The temperature elevations observed with the clinical imaging sequences are shown in the Table. The fast spin-echo, echo-planar, and magnetization prepared rapid acquisition gradient-echo imaging sequences had local SAR values <0.5 W/kg. None of these clinical imaging sequences was associated with DBS electrode temperature elevations >0.5°C. The experimental temperature elevations observed with fast spin-echo, echo-planar, and magnetization prepared rapid acquisition gradient-echo imaging sequences were all within 0.1°C of that predicted by the regression analysis above. Therefore, this in vitro model indicates that fast spin-echo, echo-planar, and magnetization prepared rapid acquisition gradient-echo imaging sequences performed with typical parameters and within these SAR restrictions are associated with no significant MR imaging-related heating. The echo-planar imaging sequences, which have very low SAR values, showed no significant heating of the DBS electrodes above the reference probe, indicating that the high dB/dt associated with the echo-planar imaging sequence has no apparent heating effects independent of the SAR considerations.

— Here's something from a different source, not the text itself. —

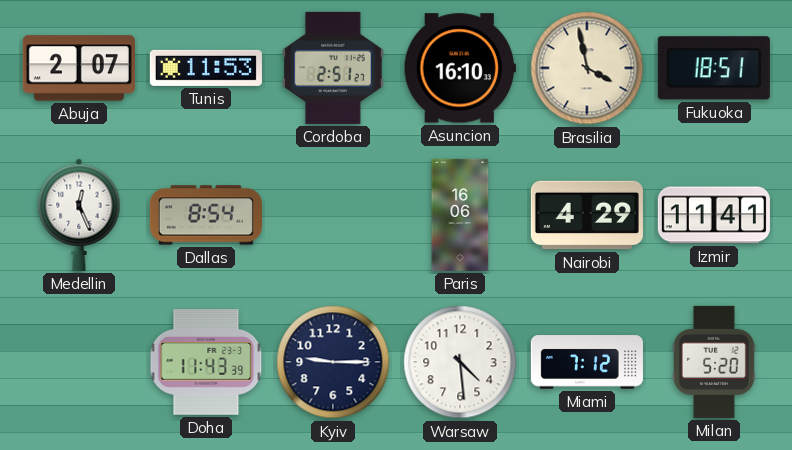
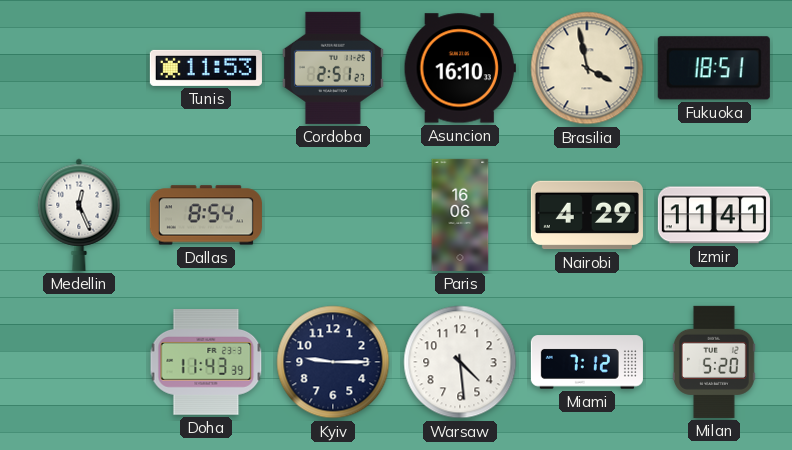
Abuja: 2:07 -> none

Quantitative magnetization transfer imaging and magnetization transfer-suppressed MR angiography, with local SAR values of 3.4 and 4.3 W/kg, respectively, had temperature elevations of <2.0°C. Interestingly, the temperature elevations observed with both of these sequences, with which most the RF deposited in a long duration, off resonance magnetization transfer prepulse, was less than expected based on our previous results by using the standardized fast spin-echo sequences.
MR imaging-related heating at the DBS electrode tips occurs when the RF field induces a current in the lead and extension wires and some of this induced current passes through the electrode contact plates and into the surrounding tissues. The temperature increase at the electrode contacts is proportional to the square of the emanating current. Because the SAR is proportional to the square of the induced electric field, it is expected, and this study confirmed, that a linear relationship exists between the SAR and the temperature elevation measured at the contact plates (7, 19). Regression analysis of the experimental data also confirmed the expectation that the y intercept should be essentially zero (ie, with no applied RF, there is no temperature elevation). It is important to recognize that the RF induction of current in the electrode lead is a very different phenomenon from what might be understood about RF excitation signal intensity generation in MR imaging. The current induced in the conductor depends mainly on its electrical conductivity properties, the length and configuration (loops) of the conductor in the primary RF field, its position in the primary RF field (there are inhomogeneities in the RF profile, especially adjacent to coil elements and in the periphery of the RF field), and the effective RF power. The application of a section-select gradient produces only a small change (a few hundred hertz) in the local carrier frequency of the RF (ie, the Larmor frequency, or 63.5 MHz for this study). This has no significant impact on the induction of current in the lead. When RF is applied, it is always through the entire sensitive volume of the transmit coil. Theoretically, there should be no significant dependence of the induced current in the lead (or resultant heating) on section-select events (ie, single section, multisection, nonselective, imaging orientation, positioning an imaging section on the lead or through the lead, etc.). The concordance of the single section-multisection fast spin-echo data reported herein supports these concepts about MR imaging-related heating of conductors.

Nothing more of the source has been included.